The first line of the entries is where the copy starts and the line with "Submit Post" is where it ends; set down each line exactly, both ends included, and drop pictures.

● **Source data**
____
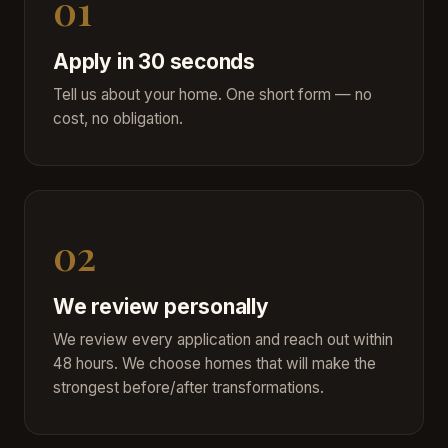
01
Apply in 30 seconds
Tell us about your home. One short form — no
cost, no obligation.
02
We review personally
We review every application and reach out within
48 hours. We choose homes that will make the
strongest before/after transformations.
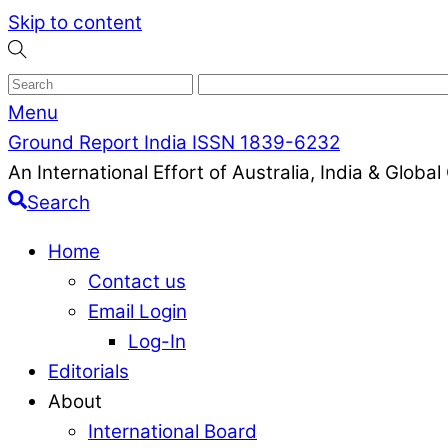
Skip to content
Menu
Ground Report India ISSN 1839-6232
An International Effort of Australia, India & Glob
Search
Home
Contact us
Email Login
Log-In
Editorials
About
International Board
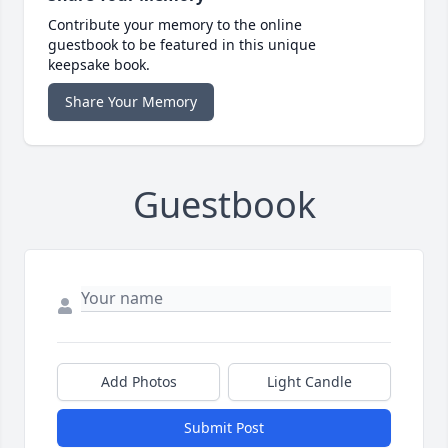
Contribute your memory to the online
guestbook to be featured in this unique
keepsake book.
Share Your Memory
Guestbook
Add Photos
Light Candle
Submit Post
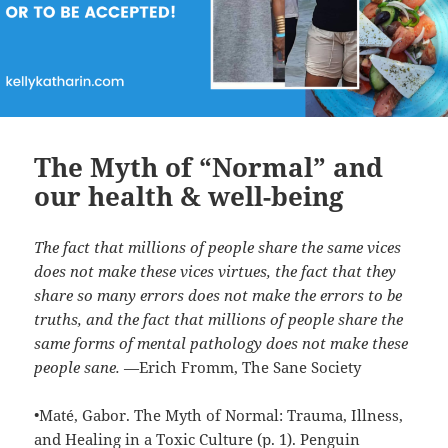
The Myth of “Normal” and
our health & well-being
The fact that millions of people share the same vices
does not make these vices virtues, the fact that they
share so many errors does not make the errors to be
truths, and the fact that millions of people share the
same forms of mental pathology does not make these
people sane.
—Erich Fromm, The Sane Society
•Maté, Gabor. The Myth of Normal: Trauma, Illness,
and Healing in a Toxic Culture (p. 1). Penguin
____
● **SOLUTION BELOW**
01
Apply in 30 seconds
Tell us about your home. One short form — no
cost, no obligation.
02
We review personally
We review every application and reach out within
48 hours. We choose homes that will make the
strongest before/after transformations.
Skip to content
Menu
Ground Report India ISSN 1839-6232
An International Effort of Australia, India & Glob
Search
Home
Contact us
Email Login
Log-In
Editorials
About
International Board
Contribute your memory to the online
guestbook to be featured in this unique
keepsake book.
Share Your Memory
Guestbook
Add Photos
Light Candle
Submit Post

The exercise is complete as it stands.